## [Task]
First find the line with "Abierto las 24 horas" in the entries below, then set down exactly every line through the line with "through two-way messaging.", that line included.

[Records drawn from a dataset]
=-=-=
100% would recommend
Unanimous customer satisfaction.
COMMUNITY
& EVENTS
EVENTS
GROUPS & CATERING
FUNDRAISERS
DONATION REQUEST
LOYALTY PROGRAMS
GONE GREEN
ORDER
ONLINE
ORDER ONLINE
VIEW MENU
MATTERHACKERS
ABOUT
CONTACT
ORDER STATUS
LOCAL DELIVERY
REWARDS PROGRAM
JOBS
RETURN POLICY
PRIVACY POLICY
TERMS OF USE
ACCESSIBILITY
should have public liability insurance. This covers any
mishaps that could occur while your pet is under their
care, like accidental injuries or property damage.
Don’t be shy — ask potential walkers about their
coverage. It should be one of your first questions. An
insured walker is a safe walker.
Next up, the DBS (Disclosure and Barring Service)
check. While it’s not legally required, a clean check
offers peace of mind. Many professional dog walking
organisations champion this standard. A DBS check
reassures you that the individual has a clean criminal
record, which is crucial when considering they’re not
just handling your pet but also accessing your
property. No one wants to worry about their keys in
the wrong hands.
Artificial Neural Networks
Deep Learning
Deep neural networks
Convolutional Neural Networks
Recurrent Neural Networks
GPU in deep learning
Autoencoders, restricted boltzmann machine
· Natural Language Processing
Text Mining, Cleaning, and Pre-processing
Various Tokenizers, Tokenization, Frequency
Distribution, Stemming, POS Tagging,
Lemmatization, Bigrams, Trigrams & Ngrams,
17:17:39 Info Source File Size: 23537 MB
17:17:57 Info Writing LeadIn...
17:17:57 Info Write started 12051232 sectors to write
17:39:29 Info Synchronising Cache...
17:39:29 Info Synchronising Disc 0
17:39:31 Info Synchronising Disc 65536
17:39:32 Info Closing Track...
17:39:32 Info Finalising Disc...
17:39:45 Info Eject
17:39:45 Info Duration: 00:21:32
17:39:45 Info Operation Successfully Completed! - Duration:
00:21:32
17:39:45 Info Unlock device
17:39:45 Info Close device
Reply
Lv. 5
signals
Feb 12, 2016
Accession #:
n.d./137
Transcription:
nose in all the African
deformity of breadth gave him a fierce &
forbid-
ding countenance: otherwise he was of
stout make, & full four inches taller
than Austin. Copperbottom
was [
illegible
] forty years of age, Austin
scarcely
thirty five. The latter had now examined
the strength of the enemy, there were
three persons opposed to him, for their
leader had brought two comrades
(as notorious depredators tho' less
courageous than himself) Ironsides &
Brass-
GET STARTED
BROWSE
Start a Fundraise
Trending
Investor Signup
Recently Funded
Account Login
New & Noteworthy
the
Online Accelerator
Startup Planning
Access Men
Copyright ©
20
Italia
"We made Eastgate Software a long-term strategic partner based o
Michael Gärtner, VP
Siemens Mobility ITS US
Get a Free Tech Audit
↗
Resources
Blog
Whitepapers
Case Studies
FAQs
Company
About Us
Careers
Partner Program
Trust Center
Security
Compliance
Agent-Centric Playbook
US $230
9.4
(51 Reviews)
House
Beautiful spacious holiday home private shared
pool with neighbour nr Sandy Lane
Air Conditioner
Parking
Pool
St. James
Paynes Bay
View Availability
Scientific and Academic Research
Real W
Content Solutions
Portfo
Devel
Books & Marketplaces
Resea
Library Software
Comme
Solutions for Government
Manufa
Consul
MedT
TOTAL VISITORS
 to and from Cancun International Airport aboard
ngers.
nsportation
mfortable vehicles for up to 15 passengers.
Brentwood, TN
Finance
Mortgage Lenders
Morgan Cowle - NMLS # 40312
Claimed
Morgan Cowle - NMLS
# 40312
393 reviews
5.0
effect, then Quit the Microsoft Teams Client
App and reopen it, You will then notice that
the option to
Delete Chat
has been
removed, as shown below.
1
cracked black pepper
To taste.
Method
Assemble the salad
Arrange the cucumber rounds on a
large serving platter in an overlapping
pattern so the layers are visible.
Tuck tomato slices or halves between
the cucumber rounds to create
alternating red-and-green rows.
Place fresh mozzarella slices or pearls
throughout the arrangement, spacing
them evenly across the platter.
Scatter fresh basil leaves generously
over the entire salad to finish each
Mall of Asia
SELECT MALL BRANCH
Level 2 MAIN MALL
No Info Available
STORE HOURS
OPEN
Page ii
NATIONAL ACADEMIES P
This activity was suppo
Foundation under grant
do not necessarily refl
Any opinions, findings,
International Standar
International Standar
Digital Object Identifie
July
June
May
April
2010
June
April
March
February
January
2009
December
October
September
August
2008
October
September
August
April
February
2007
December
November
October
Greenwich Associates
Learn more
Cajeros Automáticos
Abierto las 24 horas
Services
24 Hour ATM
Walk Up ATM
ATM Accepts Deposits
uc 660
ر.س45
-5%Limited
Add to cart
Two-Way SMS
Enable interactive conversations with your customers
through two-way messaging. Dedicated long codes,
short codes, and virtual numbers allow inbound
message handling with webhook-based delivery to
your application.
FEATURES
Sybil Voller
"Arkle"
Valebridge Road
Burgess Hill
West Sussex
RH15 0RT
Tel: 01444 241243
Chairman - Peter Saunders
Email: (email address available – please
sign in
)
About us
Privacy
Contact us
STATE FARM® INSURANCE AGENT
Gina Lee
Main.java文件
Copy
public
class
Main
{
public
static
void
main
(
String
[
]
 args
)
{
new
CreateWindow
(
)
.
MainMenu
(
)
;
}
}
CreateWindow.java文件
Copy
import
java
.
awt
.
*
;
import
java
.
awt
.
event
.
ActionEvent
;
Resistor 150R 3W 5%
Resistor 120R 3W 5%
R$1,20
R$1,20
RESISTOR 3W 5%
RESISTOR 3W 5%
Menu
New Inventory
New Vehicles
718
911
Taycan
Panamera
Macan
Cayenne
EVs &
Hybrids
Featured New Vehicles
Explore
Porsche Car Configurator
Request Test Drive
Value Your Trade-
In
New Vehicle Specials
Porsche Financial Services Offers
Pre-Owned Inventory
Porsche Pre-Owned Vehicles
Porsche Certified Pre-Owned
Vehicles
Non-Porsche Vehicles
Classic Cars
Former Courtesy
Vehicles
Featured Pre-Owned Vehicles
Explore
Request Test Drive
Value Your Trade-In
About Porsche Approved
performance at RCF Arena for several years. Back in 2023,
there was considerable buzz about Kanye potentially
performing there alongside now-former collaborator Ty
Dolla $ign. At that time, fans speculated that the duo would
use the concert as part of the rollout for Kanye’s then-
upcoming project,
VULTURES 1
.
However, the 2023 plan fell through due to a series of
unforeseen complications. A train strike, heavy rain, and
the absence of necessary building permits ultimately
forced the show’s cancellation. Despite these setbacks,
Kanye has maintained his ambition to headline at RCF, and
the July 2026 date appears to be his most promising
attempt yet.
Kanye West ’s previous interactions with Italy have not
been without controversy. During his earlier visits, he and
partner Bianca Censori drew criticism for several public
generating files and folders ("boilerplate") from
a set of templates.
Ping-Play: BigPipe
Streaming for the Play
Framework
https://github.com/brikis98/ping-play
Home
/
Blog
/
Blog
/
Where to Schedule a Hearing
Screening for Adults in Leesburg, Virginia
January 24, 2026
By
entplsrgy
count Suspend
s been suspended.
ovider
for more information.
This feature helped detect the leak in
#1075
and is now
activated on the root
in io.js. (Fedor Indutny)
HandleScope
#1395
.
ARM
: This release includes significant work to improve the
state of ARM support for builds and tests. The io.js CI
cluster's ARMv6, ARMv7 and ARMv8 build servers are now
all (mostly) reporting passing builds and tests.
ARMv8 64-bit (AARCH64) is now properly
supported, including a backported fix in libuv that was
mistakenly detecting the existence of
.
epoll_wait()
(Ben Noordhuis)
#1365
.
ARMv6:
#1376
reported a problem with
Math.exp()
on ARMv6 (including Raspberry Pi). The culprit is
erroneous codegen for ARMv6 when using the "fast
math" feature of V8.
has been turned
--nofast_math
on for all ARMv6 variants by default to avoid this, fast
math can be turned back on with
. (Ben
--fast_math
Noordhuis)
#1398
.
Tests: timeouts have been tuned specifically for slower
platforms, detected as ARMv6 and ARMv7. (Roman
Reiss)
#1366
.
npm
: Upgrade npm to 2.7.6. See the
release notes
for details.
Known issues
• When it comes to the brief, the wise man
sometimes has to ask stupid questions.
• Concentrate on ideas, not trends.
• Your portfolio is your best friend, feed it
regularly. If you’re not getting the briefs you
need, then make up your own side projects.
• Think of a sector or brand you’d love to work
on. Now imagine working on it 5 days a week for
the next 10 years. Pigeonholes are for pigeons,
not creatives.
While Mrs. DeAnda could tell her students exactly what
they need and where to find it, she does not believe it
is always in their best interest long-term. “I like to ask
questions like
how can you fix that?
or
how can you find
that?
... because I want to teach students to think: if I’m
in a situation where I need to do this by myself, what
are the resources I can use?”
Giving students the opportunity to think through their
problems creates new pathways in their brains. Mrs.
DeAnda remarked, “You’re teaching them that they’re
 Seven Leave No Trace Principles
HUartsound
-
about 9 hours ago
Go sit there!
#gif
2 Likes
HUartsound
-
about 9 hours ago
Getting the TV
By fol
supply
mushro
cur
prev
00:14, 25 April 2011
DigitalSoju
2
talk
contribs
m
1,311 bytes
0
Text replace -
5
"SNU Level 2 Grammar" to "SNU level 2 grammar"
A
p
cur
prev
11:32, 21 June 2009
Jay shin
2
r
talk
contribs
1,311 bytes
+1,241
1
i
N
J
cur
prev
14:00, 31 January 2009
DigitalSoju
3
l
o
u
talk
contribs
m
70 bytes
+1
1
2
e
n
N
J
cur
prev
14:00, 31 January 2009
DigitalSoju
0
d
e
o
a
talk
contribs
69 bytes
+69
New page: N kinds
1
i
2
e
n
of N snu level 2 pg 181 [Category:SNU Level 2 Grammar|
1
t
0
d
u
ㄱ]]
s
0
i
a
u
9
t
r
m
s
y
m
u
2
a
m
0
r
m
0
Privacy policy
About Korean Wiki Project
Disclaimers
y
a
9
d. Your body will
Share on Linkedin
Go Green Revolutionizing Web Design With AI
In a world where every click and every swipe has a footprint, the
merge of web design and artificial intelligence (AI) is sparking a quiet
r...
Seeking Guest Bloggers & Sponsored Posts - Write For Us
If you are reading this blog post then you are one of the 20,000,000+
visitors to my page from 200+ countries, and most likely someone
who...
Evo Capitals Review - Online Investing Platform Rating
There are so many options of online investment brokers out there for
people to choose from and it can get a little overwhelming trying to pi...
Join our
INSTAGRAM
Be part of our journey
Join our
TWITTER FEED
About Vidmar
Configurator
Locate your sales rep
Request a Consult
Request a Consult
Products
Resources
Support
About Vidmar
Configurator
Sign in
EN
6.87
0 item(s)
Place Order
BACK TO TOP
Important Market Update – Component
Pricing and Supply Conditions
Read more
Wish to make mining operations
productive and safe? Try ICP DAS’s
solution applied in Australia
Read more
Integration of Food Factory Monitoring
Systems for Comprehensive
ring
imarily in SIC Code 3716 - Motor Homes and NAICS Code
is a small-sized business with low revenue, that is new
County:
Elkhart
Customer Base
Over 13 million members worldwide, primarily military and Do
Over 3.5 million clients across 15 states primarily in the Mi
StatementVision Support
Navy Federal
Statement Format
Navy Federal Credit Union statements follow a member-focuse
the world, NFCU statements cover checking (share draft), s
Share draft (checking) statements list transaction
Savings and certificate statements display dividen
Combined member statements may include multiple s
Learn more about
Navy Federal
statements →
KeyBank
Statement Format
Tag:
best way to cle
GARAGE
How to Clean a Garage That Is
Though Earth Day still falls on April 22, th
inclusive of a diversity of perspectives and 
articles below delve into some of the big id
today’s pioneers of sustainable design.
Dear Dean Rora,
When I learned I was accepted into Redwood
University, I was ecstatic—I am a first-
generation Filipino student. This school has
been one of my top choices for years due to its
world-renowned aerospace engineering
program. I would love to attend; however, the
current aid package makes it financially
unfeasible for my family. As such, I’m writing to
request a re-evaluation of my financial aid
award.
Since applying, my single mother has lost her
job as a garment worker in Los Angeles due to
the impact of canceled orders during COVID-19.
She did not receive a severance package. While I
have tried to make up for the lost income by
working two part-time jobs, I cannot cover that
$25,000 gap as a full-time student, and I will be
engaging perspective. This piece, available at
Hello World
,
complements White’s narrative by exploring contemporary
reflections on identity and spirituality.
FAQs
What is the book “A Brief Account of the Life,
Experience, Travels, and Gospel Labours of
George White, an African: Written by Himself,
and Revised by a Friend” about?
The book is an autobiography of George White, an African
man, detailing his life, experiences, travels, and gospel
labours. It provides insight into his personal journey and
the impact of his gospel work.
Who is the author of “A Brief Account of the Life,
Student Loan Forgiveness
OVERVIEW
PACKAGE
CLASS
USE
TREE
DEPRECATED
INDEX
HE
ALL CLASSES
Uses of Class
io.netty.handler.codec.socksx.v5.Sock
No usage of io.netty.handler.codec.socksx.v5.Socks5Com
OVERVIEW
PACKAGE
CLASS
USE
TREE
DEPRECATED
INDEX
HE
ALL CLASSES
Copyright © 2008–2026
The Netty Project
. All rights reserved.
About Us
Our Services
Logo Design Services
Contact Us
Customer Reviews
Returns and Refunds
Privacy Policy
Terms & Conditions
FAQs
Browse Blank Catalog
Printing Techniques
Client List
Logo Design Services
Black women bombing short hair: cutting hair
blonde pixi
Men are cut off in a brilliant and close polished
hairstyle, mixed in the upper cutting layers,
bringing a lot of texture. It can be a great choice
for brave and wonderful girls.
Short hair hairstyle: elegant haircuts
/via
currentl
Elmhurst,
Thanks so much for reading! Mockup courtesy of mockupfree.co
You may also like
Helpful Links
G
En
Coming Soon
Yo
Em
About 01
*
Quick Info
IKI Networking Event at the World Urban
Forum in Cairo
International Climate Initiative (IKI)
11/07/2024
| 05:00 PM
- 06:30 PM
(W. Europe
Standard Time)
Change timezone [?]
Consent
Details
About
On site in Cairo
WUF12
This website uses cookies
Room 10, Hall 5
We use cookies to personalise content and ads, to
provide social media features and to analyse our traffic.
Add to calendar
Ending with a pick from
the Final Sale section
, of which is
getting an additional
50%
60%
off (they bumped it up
=-=-=
## [Answer for this exercise]
Abierto las 24 horas
Services
24 Hour ATM
Walk Up ATM
ATM Accepts Deposits
uc 660
ر.س45
-5%Limited
Add to cart
Two-Way SMS
Enable interactive conversations with your customers
through two-way messaging. Dedicated long codes,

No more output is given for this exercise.